The results highlight a number of issues for review that are linked to the promotion of the long-term sustainable success of listed businesses. Key findings include:
- More time should be devoted by investors to better understanding how the boards of listed companies in which they own shares operate in practice rather than their just relying on a desktop review of their corporate governance.
- Attention needs to be paid to adapting national governance codes to deal with challenges stemming from the existence of dominant shareholders, or small groups of shareholders collectively having a dominant share of the total shareholder vote especially in countries where they are prevalent.
- The role of proxy advisors is raising new challenges for the flexibility offered by the ‘comply or explain’ approach, since they are tending to expect companies to ‘comply’ rather than ‘explain’ regardless of the circumstances. Due to the concentration in the market for proxy advice, they may indirectly gain at least a blocking minority of votes which will hinder the necessary tailoring of governance practices to a company’s specific circumstances.
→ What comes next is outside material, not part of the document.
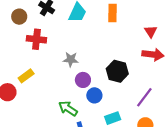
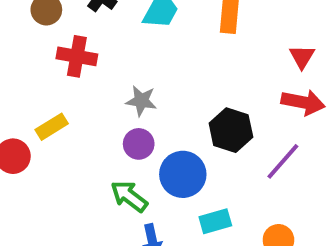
purple circle: (83, 80) -> (139, 144), moved
blue circle: (94, 95) -> (183, 174), size x1.5
purple line: (144, 97) -> (283, 161), moved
Commenting on the survey report, Lutgart Van den Berghe, Board member of ecoDa said ‘Board members, investors and regulators all have their part to play in fostering an ecosystem that promotes long-term sustainable success for the benefit of all stakeholders in listed companies and wider society. Targeting full compliance will not, in itself, raise the bar higher for effective corporate governance'.
Anthony Carey, Board Practice Partner at Mazars added ‘More emphasis should be placed on how boards are operating in the real world and not just on paper. Building an engaged board with high levels of both support and challenge for the executive team requires constant attention but is crucial if the businesses the boards are leading are to achieve their full potential’.
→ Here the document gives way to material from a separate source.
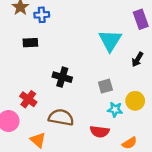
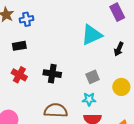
cyan triangle: (110, 40) -> (92, 35), turned 40
red cross: (28, 99) -> (19, 75), moved
cyan star: (115, 110) -> (89, 99), moved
- The survey covered 130 companies across 11 countries (Belgium, France, Germany, Greece, Ireland, Italy, The Netherlands, Poland, Spain, Sweden and the UK)
- Findings from the survey included:
- 83% of companies surveyed had revised their corporate governance model in the last financial year mainly as a result of changes in the corporate governance code they were applying or in European Union or national law. Of companies not revising their code, family-owned companies were in the majority.
- 76% of board members considered corporate governance was of interest to their shareholders though almost a quarter (the remaining 24%) did not believe their shareholders were really interested in governance matters. The main topics discussed with investors were remuneration (40%) and the nomination of board members (40%).
- 59% of companies surveyed had made use of the flexibility provided by the ‘comply or explain’ approach. Just under half of boards (48%) think additional guidance on ‘comply or explain’ would be helpful to promote high quality explanations, offer clear guidelines or to provide more information on best practice.